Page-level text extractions
# # # # #

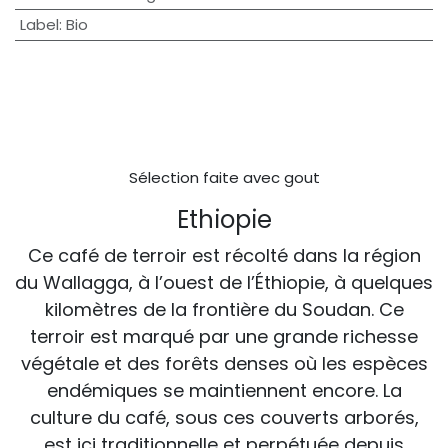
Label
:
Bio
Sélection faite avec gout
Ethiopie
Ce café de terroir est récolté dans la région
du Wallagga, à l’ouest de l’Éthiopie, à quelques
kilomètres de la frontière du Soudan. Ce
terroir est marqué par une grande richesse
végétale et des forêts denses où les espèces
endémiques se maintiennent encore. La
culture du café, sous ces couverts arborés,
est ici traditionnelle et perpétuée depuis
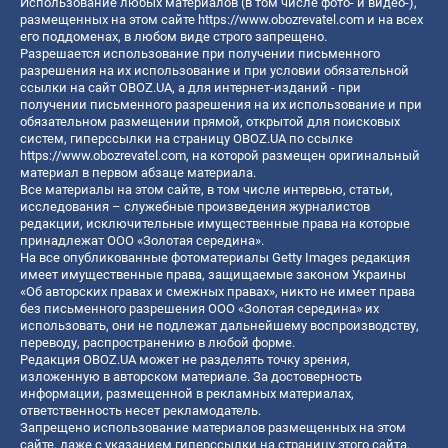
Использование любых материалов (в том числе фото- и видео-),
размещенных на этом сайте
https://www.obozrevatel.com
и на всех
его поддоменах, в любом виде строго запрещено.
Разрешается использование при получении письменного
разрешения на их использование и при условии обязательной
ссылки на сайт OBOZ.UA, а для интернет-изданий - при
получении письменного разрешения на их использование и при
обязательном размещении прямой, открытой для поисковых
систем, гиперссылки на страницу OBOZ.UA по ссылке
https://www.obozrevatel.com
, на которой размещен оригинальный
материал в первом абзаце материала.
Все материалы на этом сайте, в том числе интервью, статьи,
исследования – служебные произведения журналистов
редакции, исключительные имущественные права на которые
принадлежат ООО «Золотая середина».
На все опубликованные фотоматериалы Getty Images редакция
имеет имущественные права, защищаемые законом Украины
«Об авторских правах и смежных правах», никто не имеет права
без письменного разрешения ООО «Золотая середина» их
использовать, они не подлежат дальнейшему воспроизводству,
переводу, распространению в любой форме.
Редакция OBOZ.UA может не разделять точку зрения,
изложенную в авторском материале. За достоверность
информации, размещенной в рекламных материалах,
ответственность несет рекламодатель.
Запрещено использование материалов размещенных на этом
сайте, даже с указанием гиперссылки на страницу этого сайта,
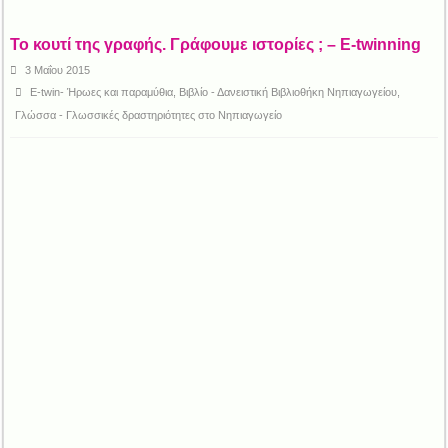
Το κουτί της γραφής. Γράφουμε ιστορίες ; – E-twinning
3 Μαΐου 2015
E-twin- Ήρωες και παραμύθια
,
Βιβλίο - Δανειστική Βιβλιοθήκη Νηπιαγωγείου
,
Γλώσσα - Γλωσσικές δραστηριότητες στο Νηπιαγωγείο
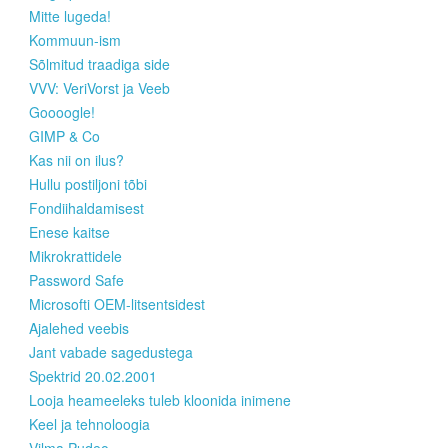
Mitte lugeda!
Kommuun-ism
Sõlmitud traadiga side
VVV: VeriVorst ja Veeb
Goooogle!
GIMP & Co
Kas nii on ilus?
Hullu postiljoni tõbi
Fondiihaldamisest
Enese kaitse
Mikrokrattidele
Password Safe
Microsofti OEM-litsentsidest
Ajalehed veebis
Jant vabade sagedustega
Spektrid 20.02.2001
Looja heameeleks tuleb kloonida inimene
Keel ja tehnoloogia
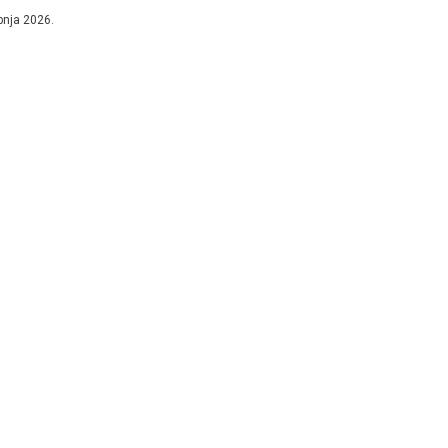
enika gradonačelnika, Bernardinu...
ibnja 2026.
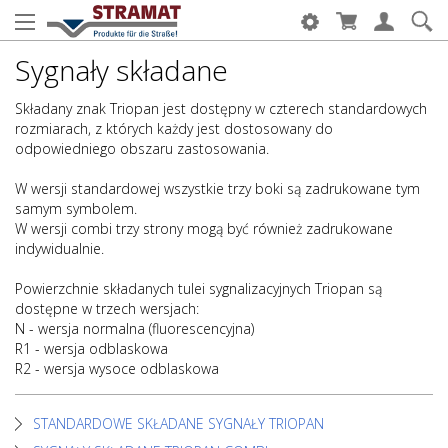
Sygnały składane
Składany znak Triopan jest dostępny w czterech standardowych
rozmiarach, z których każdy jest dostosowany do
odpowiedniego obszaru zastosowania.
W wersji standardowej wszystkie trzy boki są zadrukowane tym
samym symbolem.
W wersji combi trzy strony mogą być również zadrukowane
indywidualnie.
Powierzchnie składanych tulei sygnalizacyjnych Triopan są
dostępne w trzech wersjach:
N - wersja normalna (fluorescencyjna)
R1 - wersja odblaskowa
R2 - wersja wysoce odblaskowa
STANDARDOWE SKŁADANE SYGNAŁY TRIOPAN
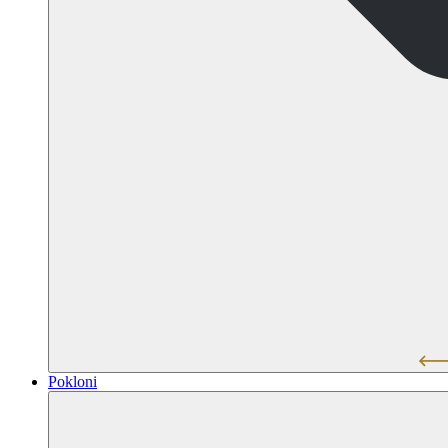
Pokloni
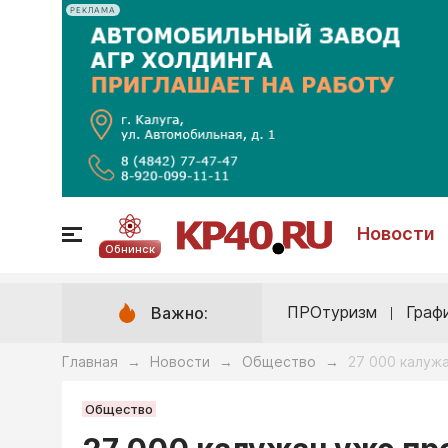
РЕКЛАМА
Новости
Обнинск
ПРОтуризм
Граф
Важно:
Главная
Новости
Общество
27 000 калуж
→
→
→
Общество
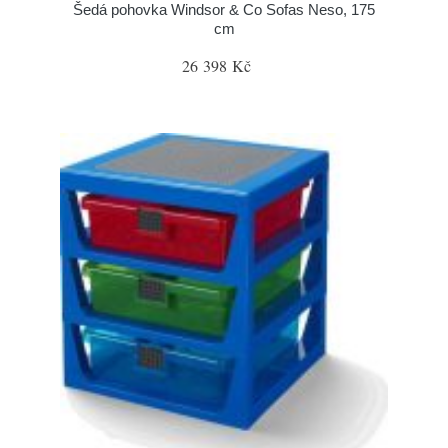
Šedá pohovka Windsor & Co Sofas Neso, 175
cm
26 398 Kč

# # # # #

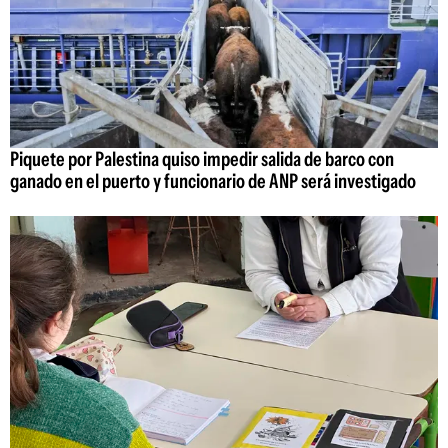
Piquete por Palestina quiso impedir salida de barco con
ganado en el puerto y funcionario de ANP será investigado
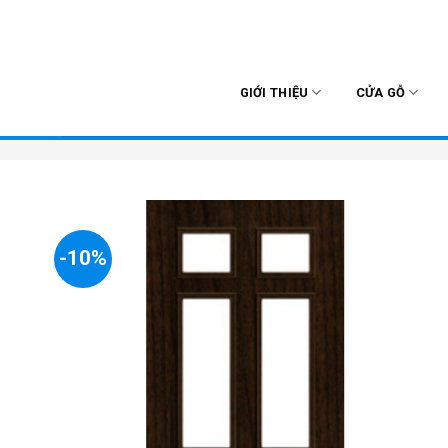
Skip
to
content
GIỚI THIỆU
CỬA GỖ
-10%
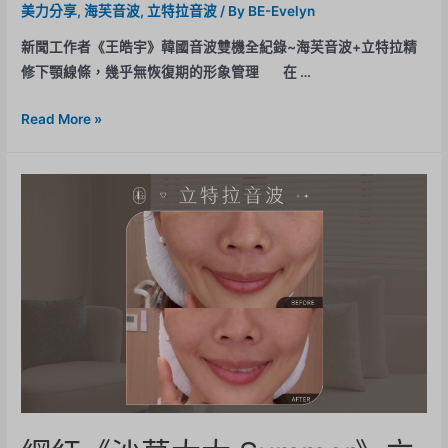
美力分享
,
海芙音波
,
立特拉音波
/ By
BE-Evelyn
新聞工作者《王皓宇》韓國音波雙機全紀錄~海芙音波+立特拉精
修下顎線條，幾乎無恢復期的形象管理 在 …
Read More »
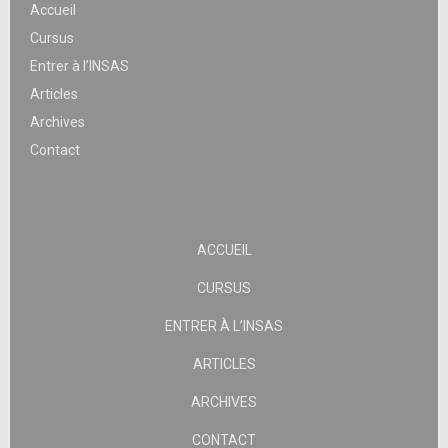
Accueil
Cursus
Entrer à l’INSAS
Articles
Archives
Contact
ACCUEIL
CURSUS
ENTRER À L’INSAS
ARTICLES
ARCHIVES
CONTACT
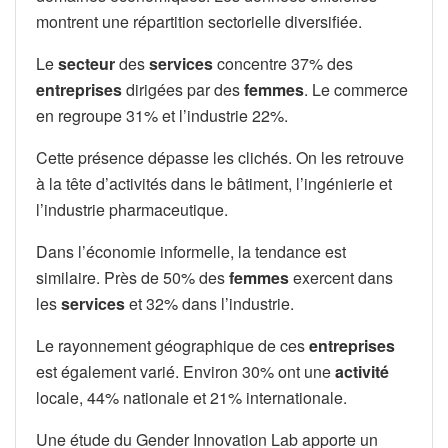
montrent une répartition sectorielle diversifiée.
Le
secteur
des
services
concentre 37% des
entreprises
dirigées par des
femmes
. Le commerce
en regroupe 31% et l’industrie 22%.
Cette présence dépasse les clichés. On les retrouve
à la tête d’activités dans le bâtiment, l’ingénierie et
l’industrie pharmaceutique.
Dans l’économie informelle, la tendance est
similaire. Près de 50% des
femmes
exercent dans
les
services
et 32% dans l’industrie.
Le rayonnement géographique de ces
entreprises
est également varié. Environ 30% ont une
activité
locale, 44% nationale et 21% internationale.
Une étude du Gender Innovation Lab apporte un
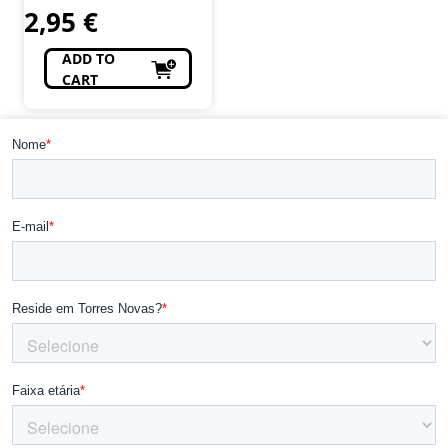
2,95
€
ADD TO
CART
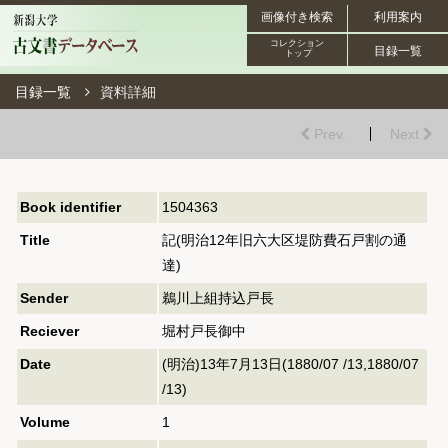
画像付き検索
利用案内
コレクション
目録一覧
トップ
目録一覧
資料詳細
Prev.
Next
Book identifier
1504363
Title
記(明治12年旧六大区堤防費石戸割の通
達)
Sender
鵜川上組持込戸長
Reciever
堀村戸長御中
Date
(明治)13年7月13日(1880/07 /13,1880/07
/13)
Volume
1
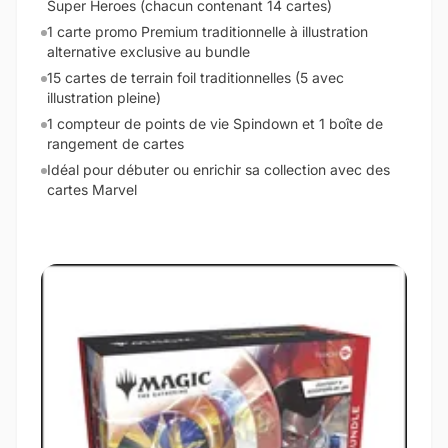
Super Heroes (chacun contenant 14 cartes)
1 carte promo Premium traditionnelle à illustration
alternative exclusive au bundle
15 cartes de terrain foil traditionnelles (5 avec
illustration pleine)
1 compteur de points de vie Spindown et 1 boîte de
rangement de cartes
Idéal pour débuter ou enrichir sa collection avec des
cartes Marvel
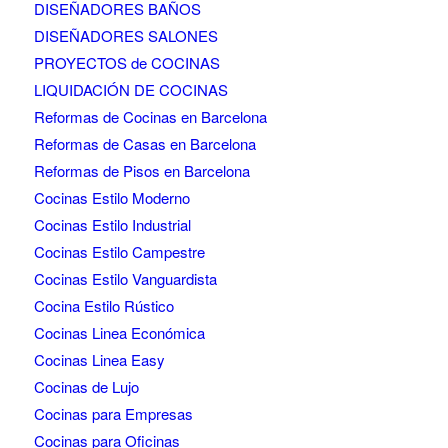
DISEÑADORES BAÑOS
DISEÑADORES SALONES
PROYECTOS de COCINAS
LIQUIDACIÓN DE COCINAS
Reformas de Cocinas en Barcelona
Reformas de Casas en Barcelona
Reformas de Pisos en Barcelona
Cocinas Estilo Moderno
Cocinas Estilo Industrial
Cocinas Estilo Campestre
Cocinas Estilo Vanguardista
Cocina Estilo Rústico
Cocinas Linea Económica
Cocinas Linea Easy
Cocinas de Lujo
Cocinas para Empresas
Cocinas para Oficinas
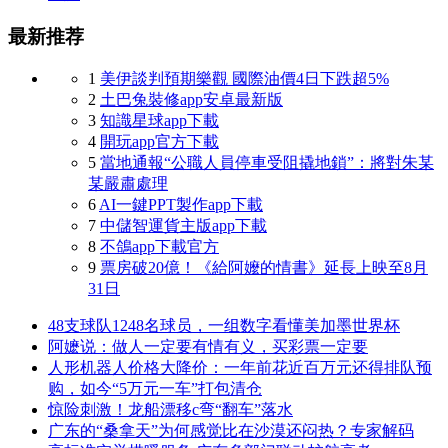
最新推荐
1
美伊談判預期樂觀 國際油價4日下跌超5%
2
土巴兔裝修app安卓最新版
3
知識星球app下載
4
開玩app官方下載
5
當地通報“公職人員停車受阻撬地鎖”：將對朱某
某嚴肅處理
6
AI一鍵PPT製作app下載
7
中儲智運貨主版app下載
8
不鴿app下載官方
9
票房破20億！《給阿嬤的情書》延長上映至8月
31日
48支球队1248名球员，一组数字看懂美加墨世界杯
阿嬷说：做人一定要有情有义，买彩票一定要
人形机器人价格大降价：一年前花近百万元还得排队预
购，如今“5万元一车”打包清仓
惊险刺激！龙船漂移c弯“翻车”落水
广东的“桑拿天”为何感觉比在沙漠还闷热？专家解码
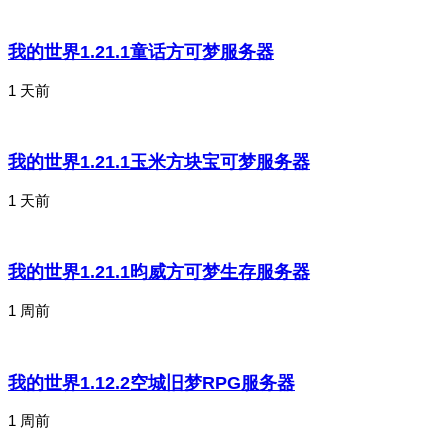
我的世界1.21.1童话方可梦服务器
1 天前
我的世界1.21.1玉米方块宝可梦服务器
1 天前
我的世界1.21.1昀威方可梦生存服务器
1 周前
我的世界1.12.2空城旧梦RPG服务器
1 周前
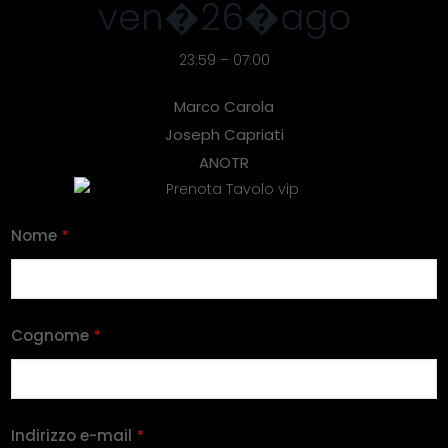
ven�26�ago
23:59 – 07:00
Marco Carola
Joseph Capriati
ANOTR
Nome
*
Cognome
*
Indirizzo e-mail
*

# # # # #

• **Activity**:
Out of the data above, return each line where the word "Linea" can be found.

• **Answer for the task**:
Cocinas Linea Económica
Cocinas Linea Easy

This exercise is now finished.